** Work to complete **
Pictures appear among the records. Write out all else exactly as it stands.

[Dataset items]

☆ ☆ ☆ ☆ ☆

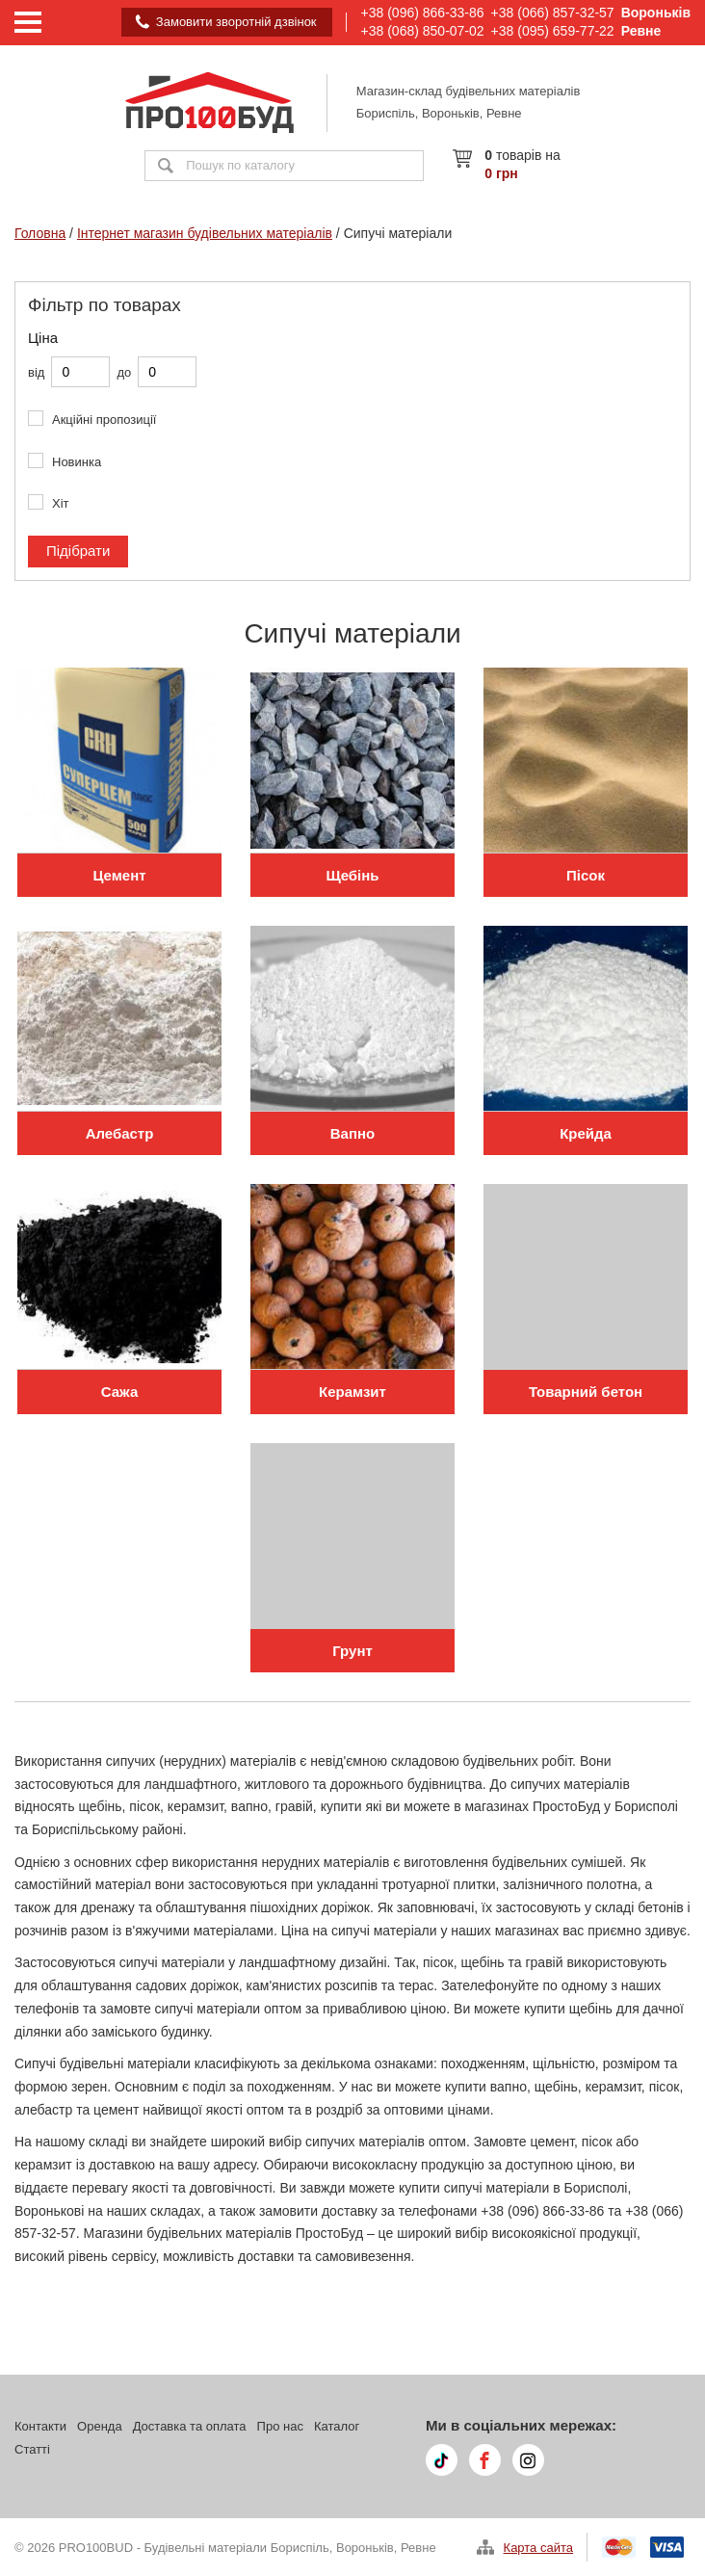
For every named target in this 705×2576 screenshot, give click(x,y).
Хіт (60, 503)
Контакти (40, 2426)
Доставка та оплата (190, 2426)
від (36, 372)
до (124, 372)
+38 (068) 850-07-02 (422, 31)
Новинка (76, 462)
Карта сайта (538, 2547)
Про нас (280, 2426)
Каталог (336, 2426)
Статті (32, 2449)
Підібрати (78, 550)
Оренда (99, 2426)
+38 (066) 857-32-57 (552, 12)
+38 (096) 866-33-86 (422, 12)
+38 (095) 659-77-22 (552, 31)
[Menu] (27, 22)
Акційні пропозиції (104, 419)
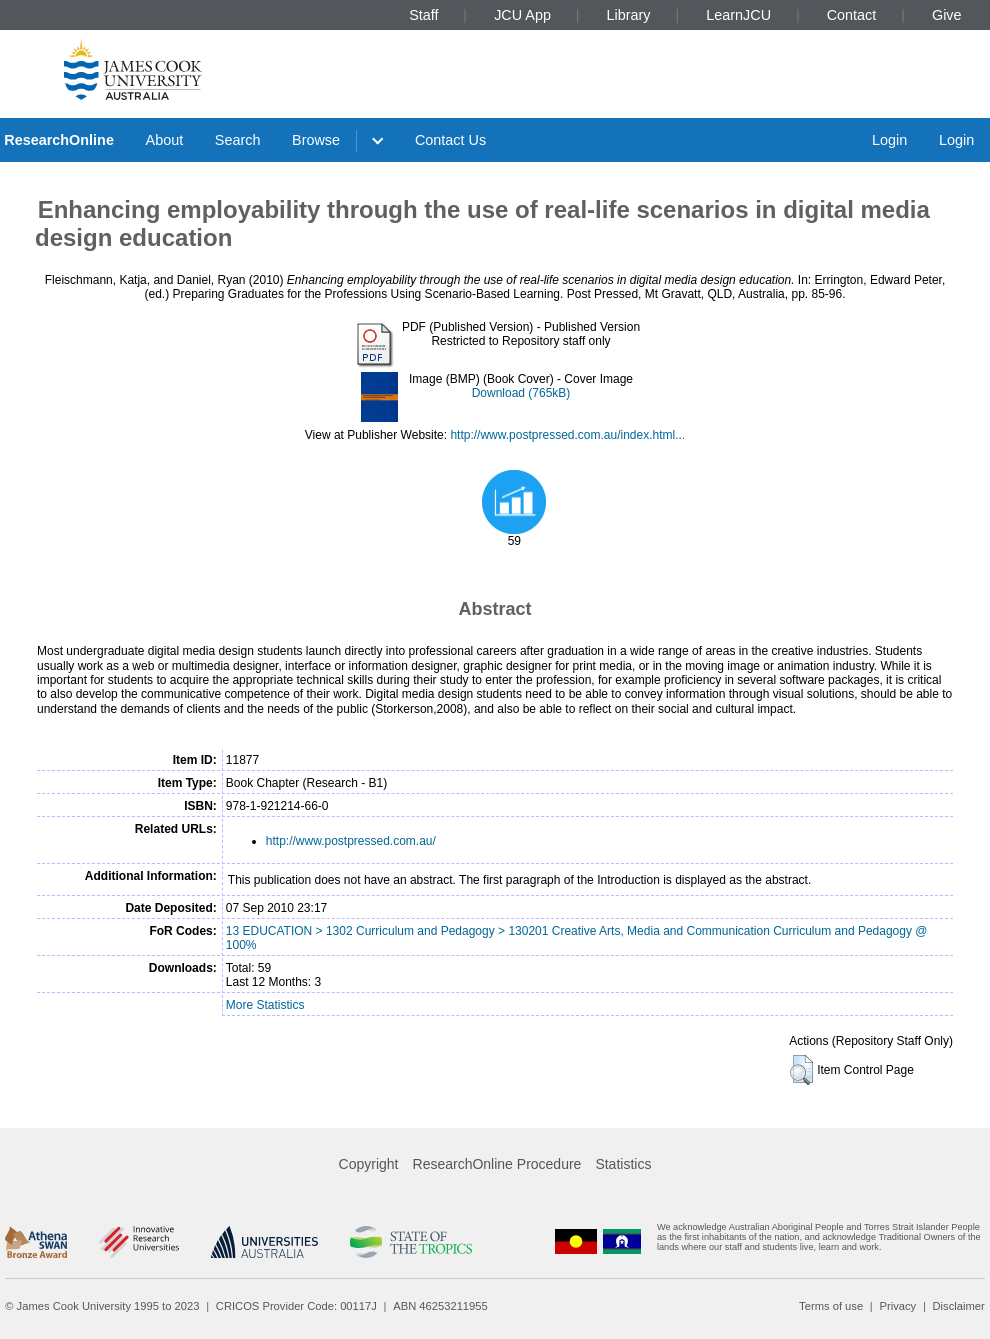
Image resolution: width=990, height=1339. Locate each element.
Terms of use (831, 1306)
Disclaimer (959, 1306)
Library (629, 15)
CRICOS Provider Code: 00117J (296, 1306)
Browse (316, 140)
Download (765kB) (521, 393)
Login (889, 140)
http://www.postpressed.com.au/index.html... (567, 435)
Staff (423, 15)
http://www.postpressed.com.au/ (351, 841)
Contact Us (450, 140)
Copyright (369, 1164)
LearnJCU (738, 15)
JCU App (522, 15)
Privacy (897, 1306)
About (165, 140)
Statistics (623, 1164)
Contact (852, 15)
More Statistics (265, 1005)
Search (238, 140)
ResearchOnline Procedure (497, 1164)
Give (947, 15)
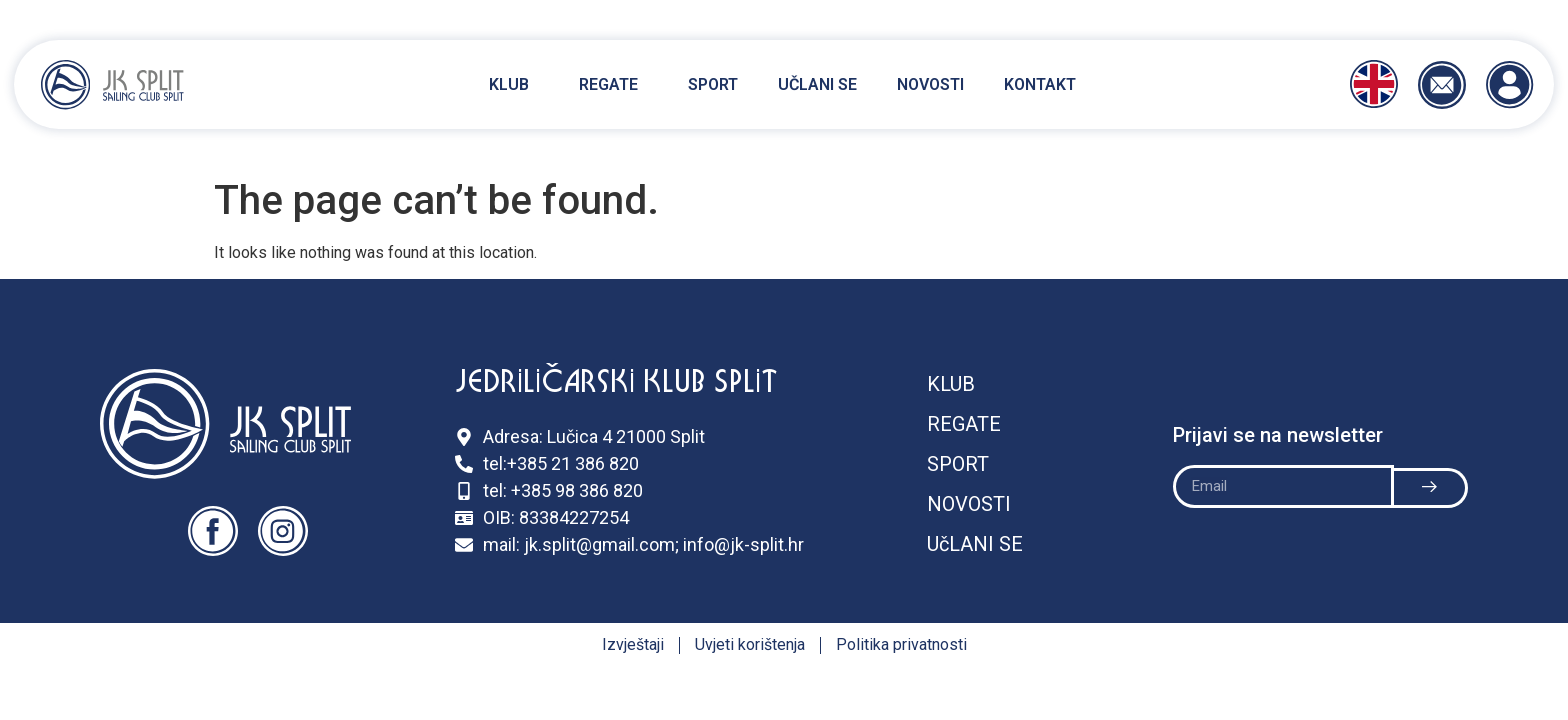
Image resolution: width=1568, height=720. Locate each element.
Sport (713, 84)
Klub (514, 85)
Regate (613, 85)
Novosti (930, 84)
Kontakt (1040, 84)
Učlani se (817, 84)
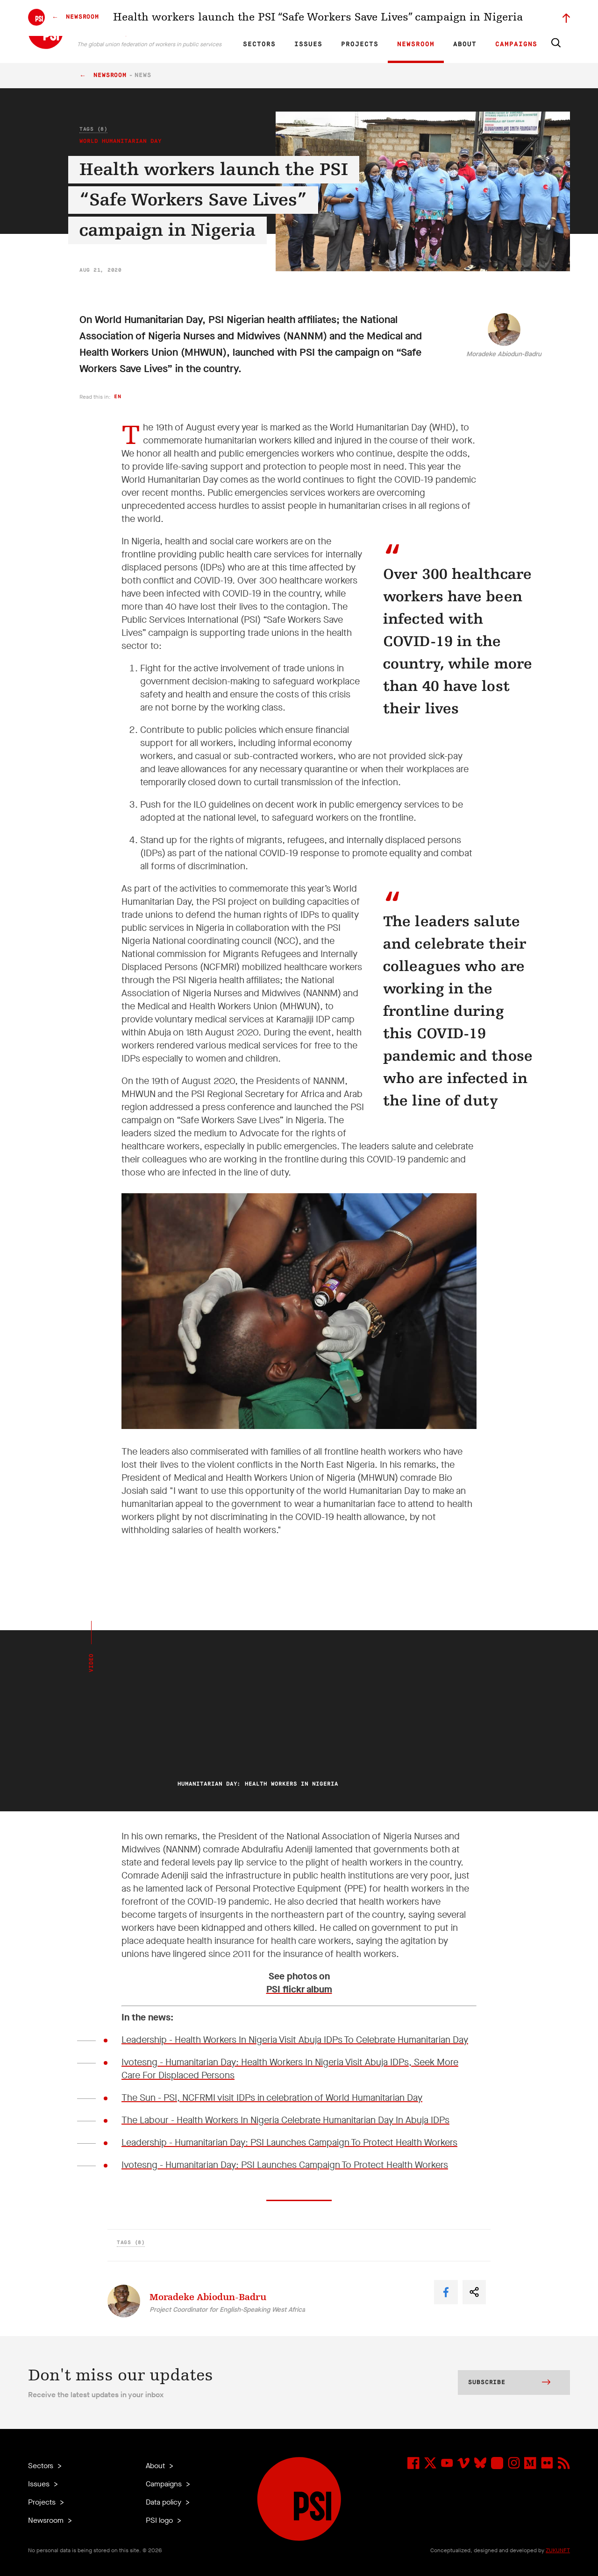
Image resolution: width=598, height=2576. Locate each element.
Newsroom (415, 44)
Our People (391, 17)
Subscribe (509, 2383)
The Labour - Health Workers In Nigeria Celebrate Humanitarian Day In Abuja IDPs (285, 2120)
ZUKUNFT (558, 2550)
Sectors (259, 44)
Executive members (461, 17)
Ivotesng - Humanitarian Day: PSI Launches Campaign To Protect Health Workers (284, 2165)
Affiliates (357, 17)
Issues (308, 44)
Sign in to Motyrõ (517, 17)
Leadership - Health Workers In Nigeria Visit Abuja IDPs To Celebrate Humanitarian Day (294, 2040)
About (465, 44)
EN (253, 17)
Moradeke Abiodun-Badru (503, 354)
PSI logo (160, 2520)
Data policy (164, 2502)
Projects (359, 44)
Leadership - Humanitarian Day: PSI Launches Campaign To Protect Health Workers (289, 2142)
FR (270, 17)
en (117, 396)
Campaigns (516, 44)
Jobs (420, 17)
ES (286, 17)
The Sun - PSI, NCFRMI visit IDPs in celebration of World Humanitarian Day (271, 2097)
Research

☆ ☆ ☆ ☆ ☆

** Solution **
For every named target in this 705×2576 screenshot, give click(x,y).
Хіт (60, 503)
Контакти (40, 2426)
Доставка та оплата (190, 2426)
від (36, 372)
до (124, 372)
+38 (068) 850-07-02 (422, 31)
Новинка (76, 462)
Карта сайта (538, 2547)
Про нас (280, 2426)
Каталог (336, 2426)
Статті (32, 2449)
Підібрати (78, 550)
Оренда (99, 2426)
+38 (066) 857-32-57 (552, 12)
+38 (096) 866-33-86 (422, 12)
+38 (095) 659-77-22 (552, 31)
[Menu] (27, 22)
Акційні пропозиції (104, 419)
Image resolution: width=990, height=1339. Locate each element.
Terms of use (831, 1306)
Disclaimer (959, 1306)
Library (629, 15)
CRICOS Provider Code: 00117J (296, 1306)
Browse (316, 140)
Download (765kB) (521, 393)
Login (889, 140)
http://www.postpressed.com.au/index.html... (567, 435)
Staff (423, 15)
http://www.postpressed.com.au/ (351, 841)
Contact Us (450, 140)
Copyright (369, 1164)
LearnJCU (738, 15)
JCU App (522, 15)
Privacy (897, 1306)
About (165, 140)
Statistics (623, 1164)
Contact (852, 15)
More Statistics (265, 1005)
Search (238, 140)
ResearchOnline Procedure (497, 1164)
Give (947, 15)
Image resolution: width=1568, height=720. Locate each element.
Sport (713, 84)
Klub (514, 85)
Regate (613, 85)
Novosti (930, 84)
Kontakt (1040, 84)
Učlani se (817, 84)
Image resolution: width=598, height=2576. Locate each element.
Newsroom (415, 44)
Our People (391, 17)
Subscribe (509, 2383)
The Labour - Health Workers In Nigeria Celebrate Humanitarian Day In Abuja IDPs (285, 2120)
ZUKUNFT (558, 2550)
Sectors (259, 44)
Executive members (461, 17)
Ivotesng - Humanitarian Day: PSI Launches Campaign To Protect Health Workers (284, 2165)
Affiliates (357, 17)
Issues (308, 44)
Sign in to Motyrõ (517, 17)
Leadership - Health Workers In Nigeria Visit Abuja IDPs To Celebrate Humanitarian Day (294, 2040)
About (465, 44)
EN (253, 17)
Moradeke Abiodun-Badru (503, 354)
PSI logo (160, 2520)
Data policy (164, 2502)
Projects (359, 44)
Leadership - Humanitarian Day: PSI Launches Campaign To Protect Health Workers (289, 2142)
FR (270, 17)
en (117, 396)
Campaigns (516, 44)
Jobs (420, 17)
ES (286, 17)
The Sun - PSI, NCFRMI visit IDPs in celebration of World Humanitarian Day (271, 2097)
Research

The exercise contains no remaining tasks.